Helen McCrory, right, with Damian Lewis, launching 2016's Keats-Shelley Prize

​Everyone at the Keats-Shelley Memorial Association and Keats-Shelley House was deeply saddened by the death of the much-loved actress Helen McCrory, who died last week aged just 52.

In 2016, Helen gave a dazzling performance at a breakfast-time event that helped launch the Keats-Shelley and Young Romantics Prizes. Together with her husband Damian Lewis, Helen read from Mary Shelley’s Frankenstein to a packed house at Albemarle Street, and dramatized the novel’s famous creation, with Helen playing Mary Shelley and Damian Percy Bysshe. After delivering a superb performance, Helen was just as generous with her time, talking to the winners of 2016’s Keats-Shelley and Young Romantics Poetry Prizes.

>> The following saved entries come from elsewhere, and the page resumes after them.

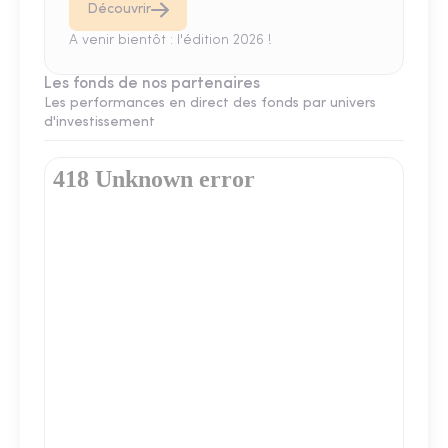
Découvrir
A venir bientôt : l'édition 2026 !
Les fonds de nos partenaires
Les performances en direct des fonds par univers
d'investissement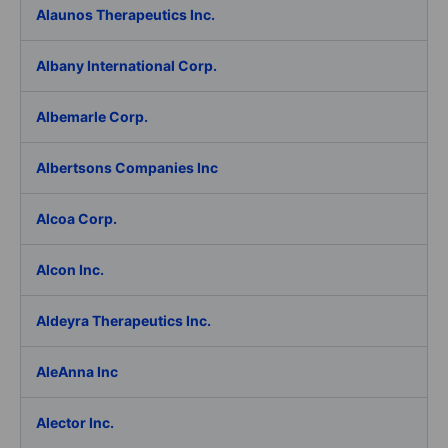
Alaunos Therapeutics Inc.
Albany International Corp.
Albemarle Corp.
Albertsons Companies Inc
Alcoa Corp.
Alcon Inc.
Aldeyra Therapeutics Inc.
AleAnna Inc
Alector Inc.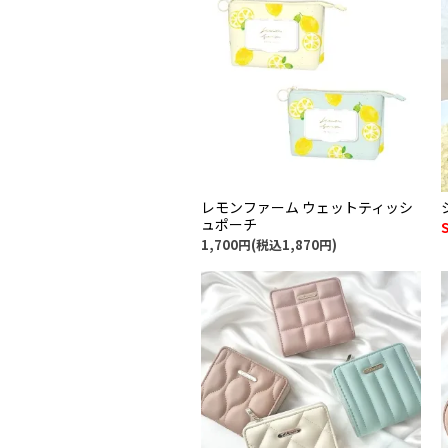
レモンファーム ウェットティッシ
ュポーチ
1,700円(税込1,870円)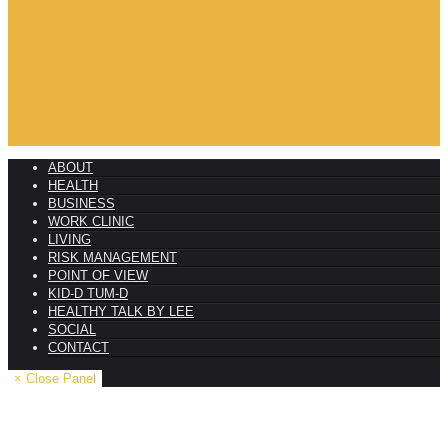
ABOUT
HEALTH
BUSINESS
WORK CLINIC
LIVING
RISK MANAGEMENT
POINT OF VIEW
KID-D TUM-D
HEALTHY TALK BY LEE
SOCIAL
CONTACT
× Close Panel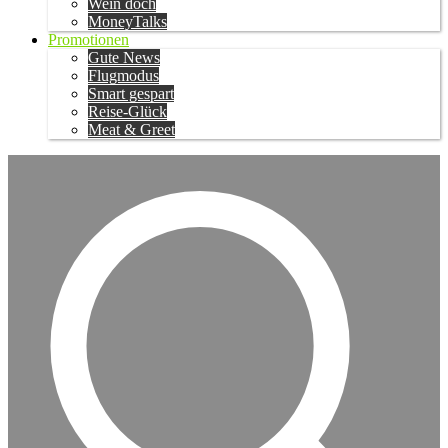
Wein doch
MoneyTalks
Promotionen
Gute News
Flugmodus
Smart gespart
Reise-Glück
Meat & Greet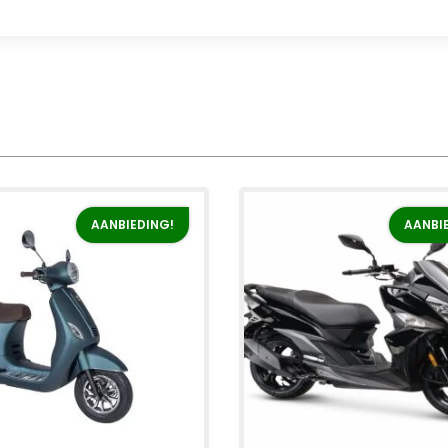
AANBIEDING!
AANBI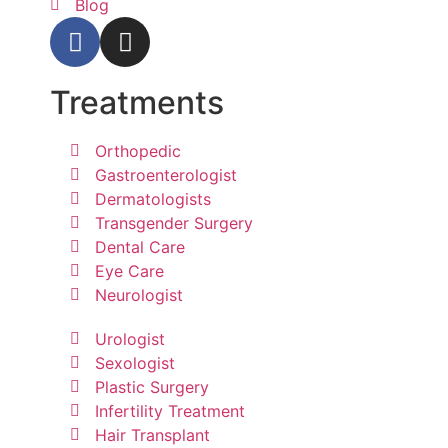
Blog
Treatments
Orthopedic
Gastroenterologist
Dermatologists
Transgender Surgery
Dental Care
Eye Care
Neurologist
Urologist
Sexologist
Plastic Surgery
Infertility Treatment
Hair Transplant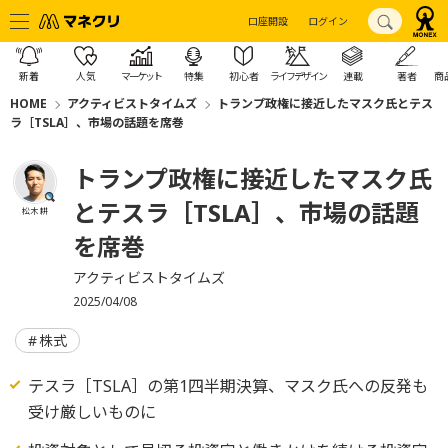
口座開設
ログイン
新着
人気
マーケット
特集
初心者
ライフデザイン
連載
著者
商
HOME
アクティビストタイムズ
トランプ政権に接近したマスク氏とテス
ラ［TSLA］、市場の話題を席巻
トランプ政権に接近したマスク氏
とテスラ［TSLA］、市場の話題
松木 耕
を席巻
アクティビストタイムズ
2025/04/08
株式
テスラ［TSLA］の第1四半期決算、マスク氏への反発も
受け厳しいものに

Damian Lewis and Helen McCrory with 2016 Keats-Shelley Poetry Winners, Riona Miller and Will Kemp

In a career spanning over two decades, Helen McCrory won acclaim on stage and screens both large and small. Notable roles include Olivia in the Donmar Warehouse’s 12th Night and Medea at the National, for which she won Critics’ Circle Theatre Award. Her most recent television roles included typically bravura performances in Peaky Blinders and Penny Dreadful, while her memorable movie credits included Harry Potter, Fantastic Mr Fox and my own personal favourite, Sophie Smith in Their Finest.

Watch Helen and Damian reading from Frankenstein at the Keats-Shelley Prize launch in 2016, below.

Helen was also a passionate poetry lover, appearing at festivals and events (often with Damian Lewis) to read works extending from Shakespeare to Shelley. Listen to them reading works by Romantic poets here. The couple were also tireless supporters of good causes – during the Covid-19 pandemic they helped raise over £1 million to support the charity Feed NHS.

We send our deepest condolences to Helen’s family.